SF ex-minister rejects criticism over neutral stance on incinerator
FORMER Sinn Fein minister Chris Hazzard has defended his neutral position on a controversial plan to build a massive incinerator on the outskirts of Belfast — even though his party opposed it.
It comes after the Department for Infrastructure approved planning permission for the project, which will collect waste and burn it to produce electricity in the old Hightown quarry in Mallusk.
Thousands objected to the project, leading to then SDLP Environment Minister Mark H Durkan rejecting it in 2015, saying it wasn’t needed and would affect recycling efforts.
However Arc21, which is behind the plan, took it to appeal and won.
One of the factors in the decision was that the Department for Infrastructure, then headed by Mr Hazzard, took a neutral stance on the matter.
In October 2016 the Planning Appeals Commission heard how circumstances had “moved on” since Mr Durkan’s decision and it was “no longer seeking to defend the stated reasons for refusal”.
“While pertinent in considering the background to the case, comments made by the previous minister, Mark H Durkan, no longer represent the department’s stance on acceptability or otherwise, of the proposal,” the Planning Appeals Commission (PAC) ruling stated.
Mr Hazzard’s party has long opposed plans for the incinerator and yesterday Gerry Kelly MLA branded the overturning of the original decision a “disgrace”.
Responding to criticism, Mr Hazzard said it was “important” that the minister, as the final decision-maker, was neutral until the point when the decision had to be made. He rejected suggestions his neutrality “shifted” the department’s position on the incinerator and gave civil servants cover to approve the plan.

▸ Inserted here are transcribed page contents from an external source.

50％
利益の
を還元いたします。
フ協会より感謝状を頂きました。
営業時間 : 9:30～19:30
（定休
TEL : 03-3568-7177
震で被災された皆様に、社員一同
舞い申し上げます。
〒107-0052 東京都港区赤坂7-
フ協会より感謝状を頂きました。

“As final decision-maker, I was protecting integrity of PAC process,” he tweeted.
Mr Durkan said people would be “surprised” at Sinn Fein’s stance on rejecting the incinerator when its own minister took a neutral stance, and questioned how a decision of such “magnitude” could be made while no minister was in place.
North Belfast SDLP MLA Nichola Mallon has written to the head of the Civil Service “asking for urgent answers over the process, justification and timing of this irregular decision on the Hightown incinerator”.
“It beggars belief that while political parties are united in their unanimous political opposition to this decision, the Department for Infrastructure can allow it to go ahead,” she said.